Thankfulness allows us to live in, and be mindful of, the present moment. It has the potential to train us to look for the virtue in each situation and recognize that regardless of what is going on, the Lord is still in control. Sacred Scripture reminds us that thanksgiving is connected to a sacrifice that is due the Lord, which is an act necessary in order for us to approach the Lord:
Offer to God a sacrifice of thanksgiving, and pay your vows to the Most High (Psalm 50:14)
Enter his gates with thanksgiving, and his courts with praise! Give thanks to him, bless his name! (Psalm 100:4).
St. Paul seems to indicate that thanksgiving assists in quelling anxiety and is linked with our supplications in prayer,
Have no anxiety about anything, but in everything by prayer and supplication with thanksgiving let your requests be made known to God. (Philippians 4:6)
For everything created by God is good, and nothing is to be rejected if it is received with thanksgiving (1 Timothy 4:4).
There is actually a fair bit of science to this as well. Baylor University published a study in March 2014 entitled, “Why are Materialists Less Happy? The Role of Gratitude and Need Satisfaction in the Relationship Between Materialism and Life Satisfaction.” The findings are not surprising:
- People who are materialistic are more likely to be depressed and unsatisfied, in part because they find it harder to be grateful for what they have
- Gratitude is about other people
- Those who are grateful are likely to find more meaning in life
It seems this attitude of gratitude can even promote healing.

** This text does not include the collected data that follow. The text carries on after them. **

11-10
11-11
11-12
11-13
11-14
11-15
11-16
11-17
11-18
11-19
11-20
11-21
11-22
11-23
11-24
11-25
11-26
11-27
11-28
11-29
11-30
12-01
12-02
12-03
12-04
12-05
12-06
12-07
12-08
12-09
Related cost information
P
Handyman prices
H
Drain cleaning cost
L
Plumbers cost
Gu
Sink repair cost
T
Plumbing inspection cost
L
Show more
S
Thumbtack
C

A study from the Northeastern University College of Science of California reports that gratitude reduces the need for immediate gratification and even financial impatience. Its findings demonstrated how gratitude can build patience and thus assist in resisting temptations that underlie a host of problems from credit card debt to disordered eating and drug addiction. Sounds like good spiritual and temporal direction to me!
It is equally true that thanksgiving does not whisk away the challenges and suffering this life presents. It does however, helps us garner the strength to bear our burdens patiently and reminds us to rejoice in our/others triumphs in a healthy and humble manner.

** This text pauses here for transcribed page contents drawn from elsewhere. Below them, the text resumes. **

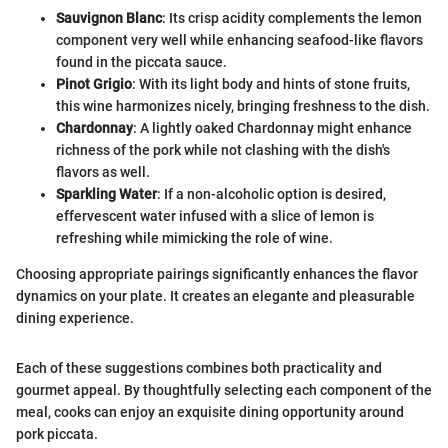
Sauvignon Blanc
: Its crisp acidity complements the lemon
component very well while enhancing seafood-like flavors
found in the piccata sauce.
Pinot Grigio
: With its light body and hints of stone fruits,
this wine harmonizes nicely, bringing freshness to the dish.
Chardonnay
: A lightly oaked Chardonnay might enhance
richness of the pork while not clashing with the dish's
flavors as well.
Sparkling Water
: If a non-alcoholic option is desired,
effervescent water infused with a slice of lemon is
refreshing while mimicking the role of wine.
Choosing appropriate pairings significantly enhances the flavor
dynamics on your plate. It creates an elegante and pleasurable
dining experience.
Each of these suggestions combines both practicality and
gourmet appeal. By thoughtfully selecting each component of the
meal, cooks can enjoy an exquisite dining opportunity around
pork piccata.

The holiday of Thanksgiving comes once a year, but fostering an attitude of gratitude…that should be a daily occurrence. Why? Isn’t that what we will be doing with all the angels and saints before the throne of grace in heaven?

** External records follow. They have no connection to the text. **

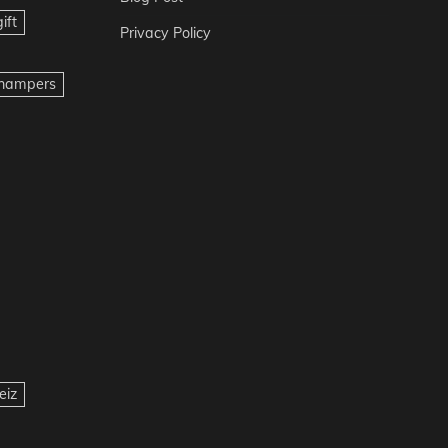
ift
Privacy Policy
t hampers
eiz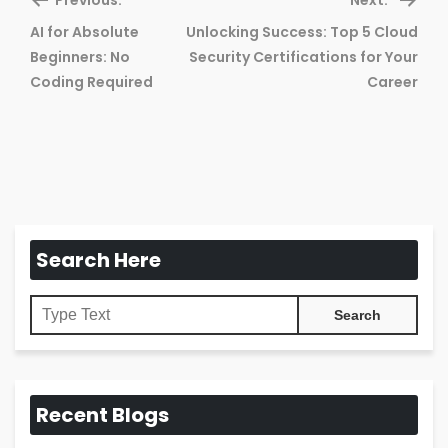
AI for Absolute
Unlocking Success: Top 5 Cloud
Previous
Ne
Beginners: No
Security Certifications for Your
post:
pos
Coding Required
Career
Search Here
Recent Blogs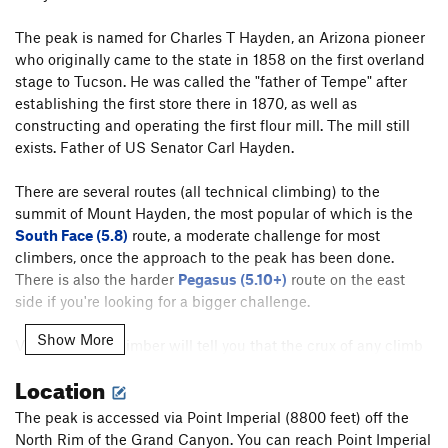
The peak is named for Charles T Hayden, an Arizona pioneer
who originally came to the state in 1858 on the first overland
stage to Tucson. He was called the "father of Tempe" after
establishing the first store there in 1870, as well as
constructing and operating the first flour mill. The mill still
exists. Father of US Senator Carl Hayden.
There are several routes (all technical climbing) to the
summit of Mount Hayden, the most popular of which is the
South Face (5.8)
route, a moderate challenge for most
climbers, once the approach to the peak has been done.
There is also the harder
Pegasus (5.10+)
route on the east
side if you're looking for a bigger challenge.
Show More
Virtually every climber will tell you that the crux of any climb
on Mount Hayden is the approach. Getting down the loose
Location
and rocky slopes to the climbs is a struggle to say the least.
There is a detailed description on this approach included in
The peak is accessed via Point Imperial (8800 feet) off the
the comment area for the
South Face
route on Hayden.
North Rim of the Grand Canyon. You can reach Point Imperial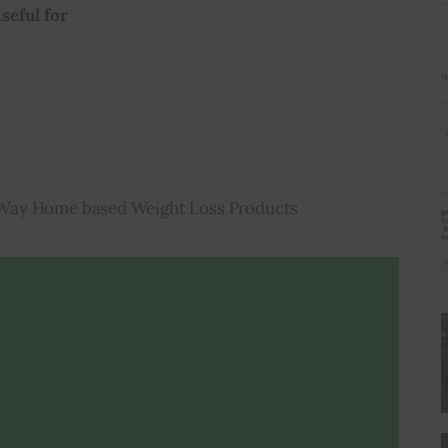
seful for
Way Home based Weight Loss Products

And all the angels stood round the throne and round the elders and the four living creatures, and they fell on their faces before the throne and worshiped God, saying, “Amen! Blessing and glory and wisdom and thanksgiving and honor and power and might be to our God for ever and ever! Amen.” (Revelation 7:11-12)
 Jo-Ann Tsang, Thomas P. Carpenter, James A. Roberts, Michael B. Frisch, Robert D. Carlisle, “Why are Materialists Less Happy? The Role of Gratitude and Need Satisfaction in the Relationship Between Materialism and Life Satisfaction,” in Personality and Individual Differences, July, 2014.